Art. 20. O Termo de Adesão, a ser firmado entre o Ministério do Esporte e
o atleta, observará o modelo disponibilizado no Sistema Bolsa Atleta, contendo as
seguintes cláusulas:
I - a qualificação das partes;
II - a categoria, o valor total e de cada parcela da Bolsa;
III - as obrigações do atleta bolsista;
IV - as obrigações do Ministério do Esporte; e
V - as hipóteses de perda do benefício pelo atleta.
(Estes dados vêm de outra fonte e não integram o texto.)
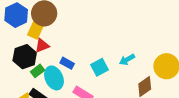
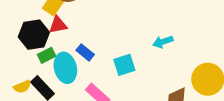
cyan arrow: (127, 60) -> (163, 42), moved

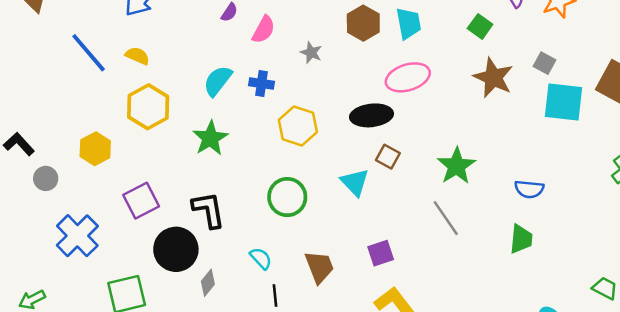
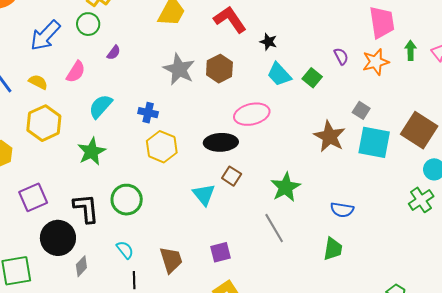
cyan trapezoid: (409, 23) -> (279, 74), moved, turned 144
pink semicircle: (264, 30) -> (76, 72), moved
gray star: (311, 53) -> (179, 69), moved, size x1.8
brown star: (493, 78) -> (330, 136), moved
blue cross: (262, 84) -> (148, 113), moved
green circle: (287, 197) -> (127, 200), moved

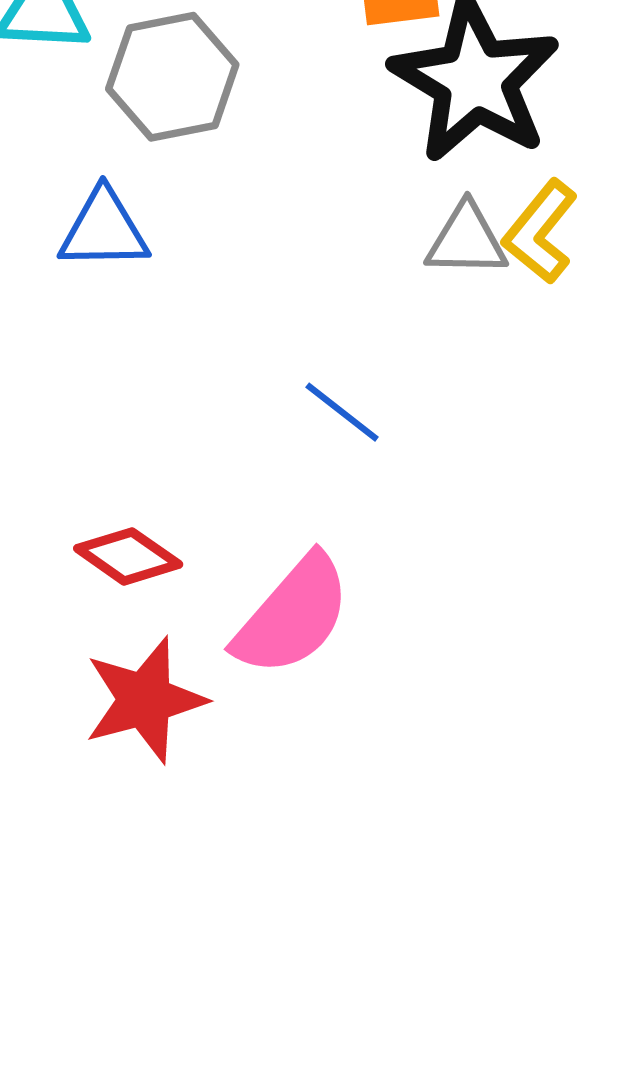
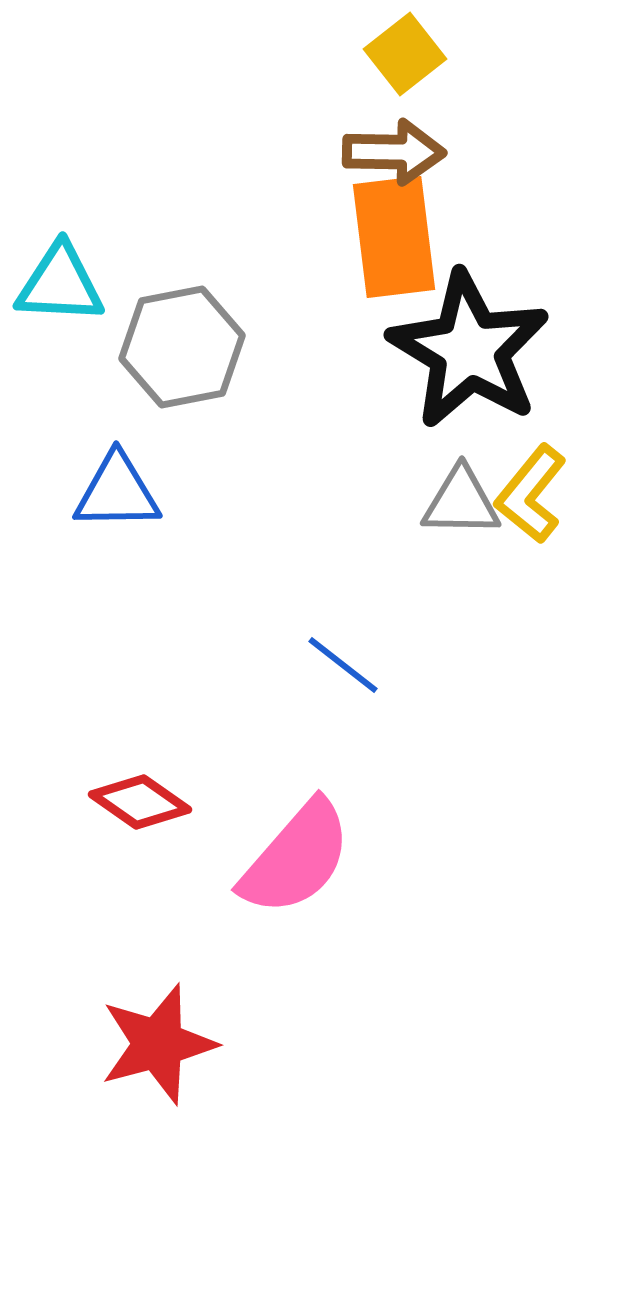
red star: (145, 700) -> (158, 1044), moved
§ 1° Antes do envio do Termo de Adesão, o atleta deverá informar, por meio
da área restrita do Sistema Bolsa Atleta, os dados bancários em que o crédito da Bolsa
Atleta será efetivado, devendo ser conta bancária individual aberta no agente financeiro
do Programa Bolsa Atleta, categoria Atleta Pódio, em nome do atleta.
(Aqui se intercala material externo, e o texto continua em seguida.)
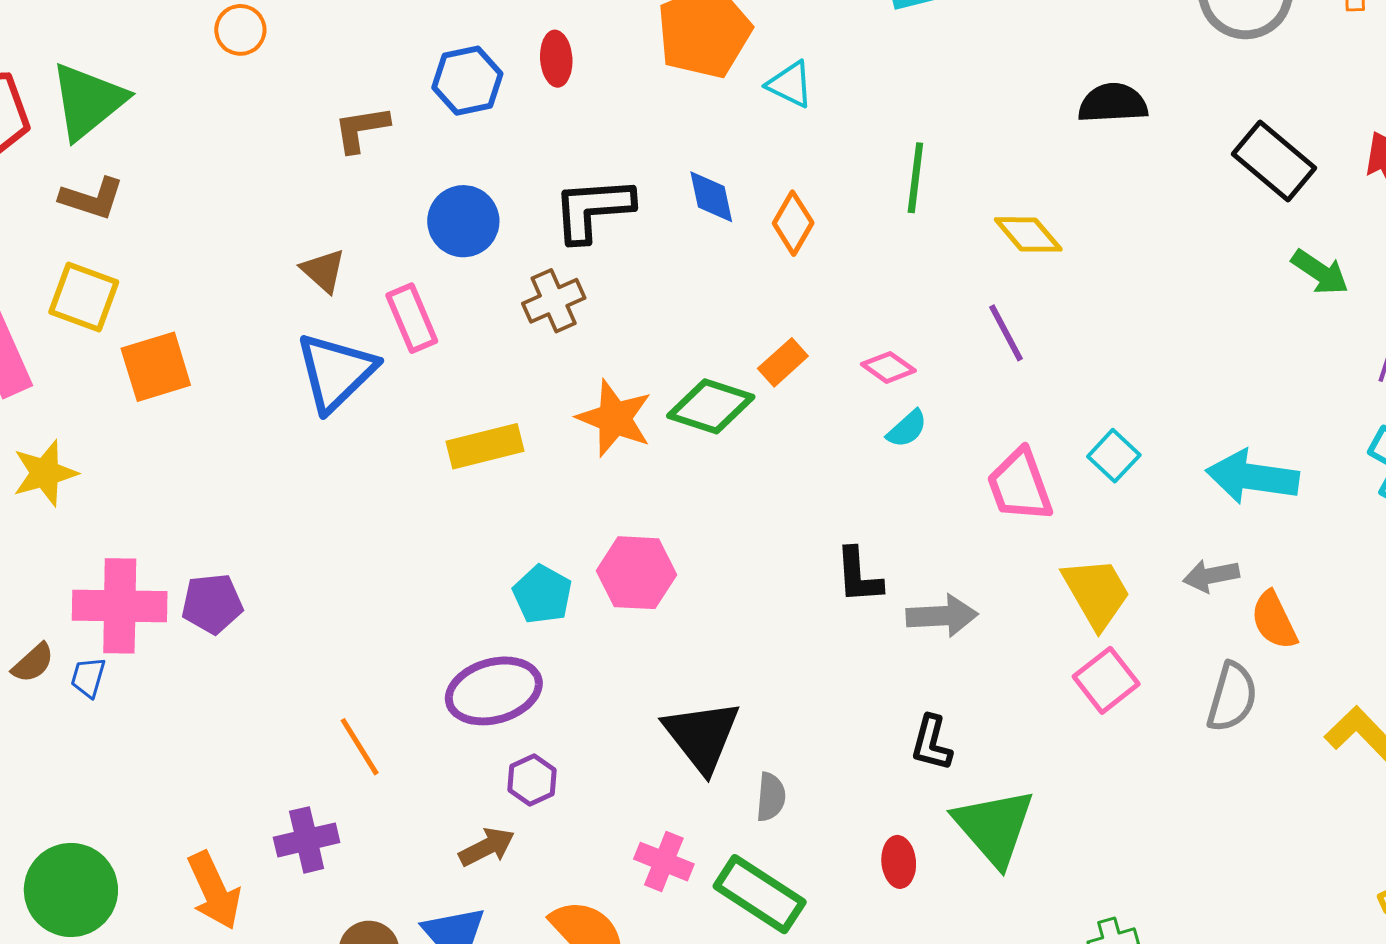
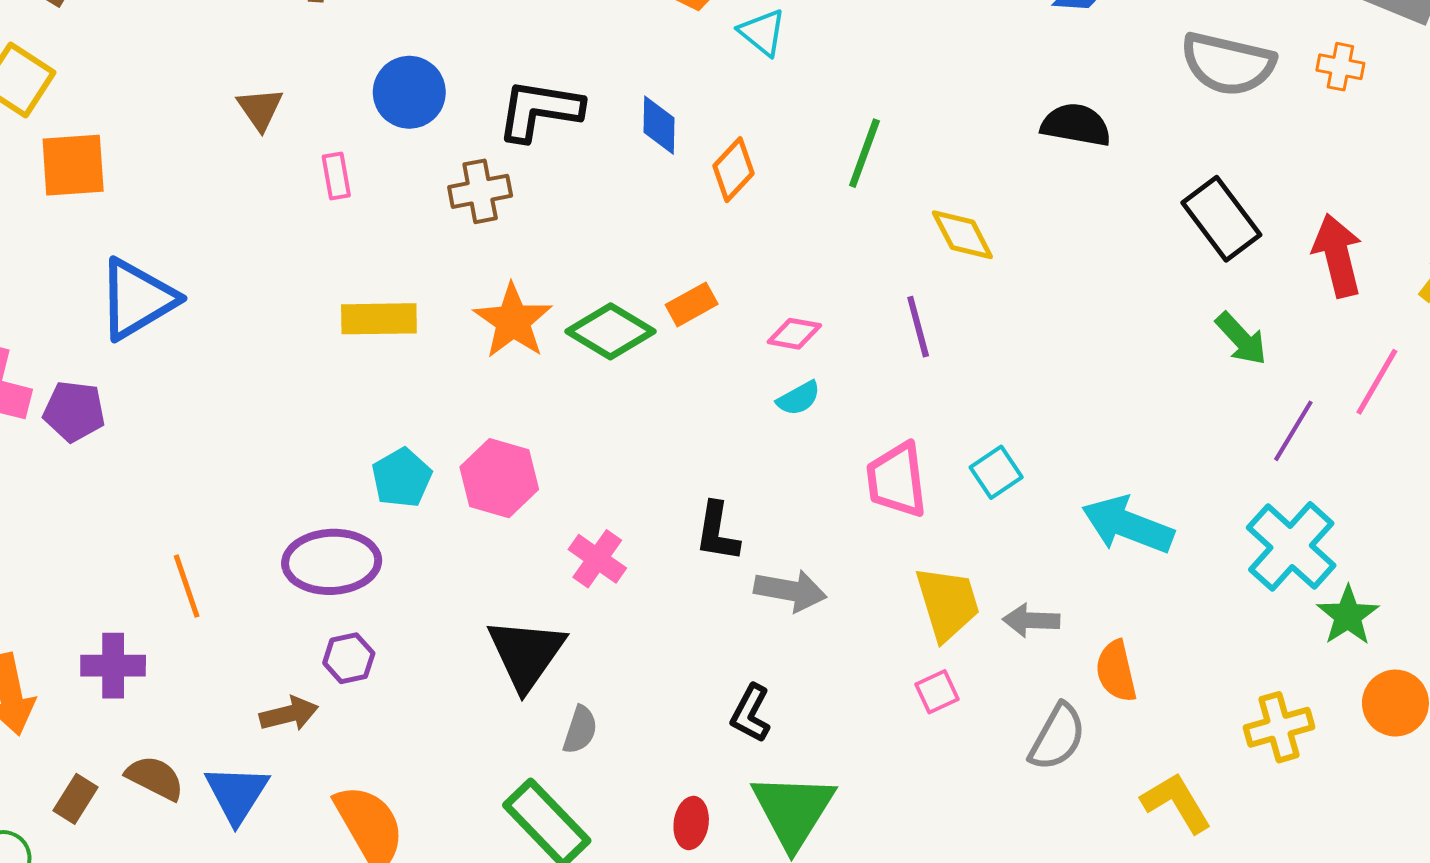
pink rectangle: (412, 318) -> (336, 176), size x0.7
pink diamond: (888, 367) -> (794, 334), turned -38
blue triangle: (336, 372) -> (137, 299), moved
gray arrow: (1211, 576) -> (1031, 620), moved
pink square: (1106, 680) -> (937, 692), size x0.7
pink cross: (664, 862) -> (597, 559), moved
§ 2° O Termo de Adesão deverá ser assinado eletronicamente por meio do
Sistema Bolsa Atleta, no prazo estipulado em edital, podendo ser prorrogado pelo
Ministério do Esporte, mediante comprovada justificativa da organização nacional de
administração e regulação do esporte, que deverá ser encaminhado via protocolo digital,
conforme edital.
§ 3° Caso o atleta contemplado seja menor de 18 anos, o Termo de Adesão
deverá ser assinado eletronicamente por meio do Sistema Bolsa Atleta pelo atleta e seu
responsável legal.
§ 4° A concessão da Bolsa Atleta, categoria Atleta Pódio, somente gerará
efeitos financeiros para o atleta contemplado no mês subsequente ao envio do Termo de
Adesão pelo beneficiário e/ou seu responsável legal.
§ 5° A Bolsa Atleta, categoria Atleta Pódio, será concedida pelo prazo de
1(um) ano e deverá ser paga em até 12 (doze) parcelas mensais ou até o término dos
ciclos olímpico, paralímpico e surdolímpico vigentes.
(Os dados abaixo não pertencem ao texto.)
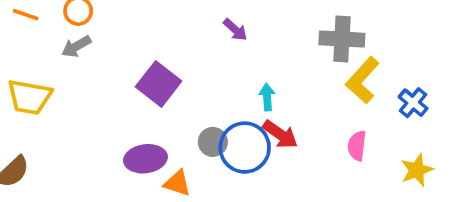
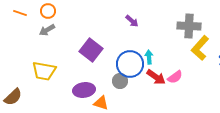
yellow trapezoid: (29, 97) -> (44, 71), moved
pink semicircle: (357, 146) -> (175, 77), moved, turned -133
blue circle: (245, 148) -> (130, 64), moved

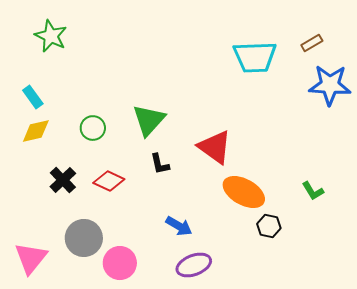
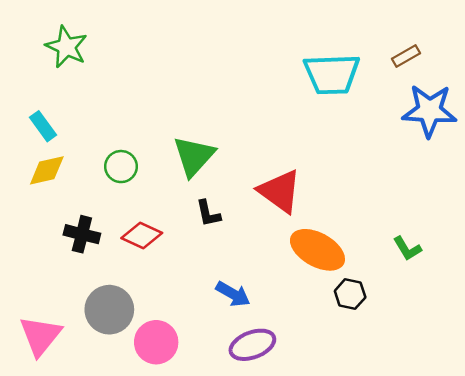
black cross: (63, 180) -> (82, 234), turned -32

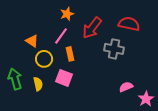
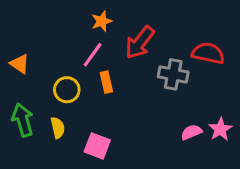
red semicircle: (129, 24) -> (208, 53), moved
orange triangle: (32, 41) -> (20, 64), moved
pink square: (64, 78) -> (97, 146), moved
pink star: (146, 99) -> (220, 129), moved

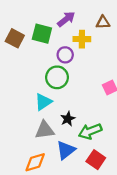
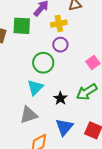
purple circle: (65, 55) -> (60, 45), moved
gray triangle: (45, 130) -> (29, 115), moved
green arrow: (90, 131) -> (87, 92), moved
§ 6° Caso o pagamento seja rejeitado pelo agente financeiro, em razão de
erro cadastral de dados bancários por parte do atleta, o Ministério do Esporte notificará
o atleta interessado para que retifique as informações até 2 (duas) tentativas de
pagamento, sendo a Bolsa Atleta cancelada caso ocorram 3 (três) rejeições pelo Agente
Financeiro.
Art. 21. O atleta bolsista na categoria Atleta Pódio, com idade igual ou
superior a 16 (dezesseis) anos e que não seja filiado a regime de previdência social ou
que não esteja enquadrado em umas das hipóteses do art. 11 da Lei nº 8.213, de 24 de
julho de 1991, poderá filiar-se ao Regime Geral de Previdência Social como segurado
facultativo.
Art. 22. O atleta bolsista poderá receber cumulativamente qualquer tipo de
patrocínio de pessoas jurídicas, públicas ou privadas com recursos públicos, entendendo-
se por patrocínio todo e qualquer valor pecuniário eventual ou regular diverso do salário,
assim como qualquer tipo de apoio em troca de vinculação de marca.
CAPÍTULO VIII
DOS VALORES
Art. 23. O valor da Bolsa Atleta, categoria Atleta Pódio, a ser paga aos atletas
bolsistas, será definido pelos Grupos de Trabalho instituídos nos termos do capítulo III
desta portaria, respeitando o seguinte escalonamento (grupos) e critérios vigentes:
I - Grupo 1 - R$ 16.629,00 - para os atletas que figurem entre os 3 (três)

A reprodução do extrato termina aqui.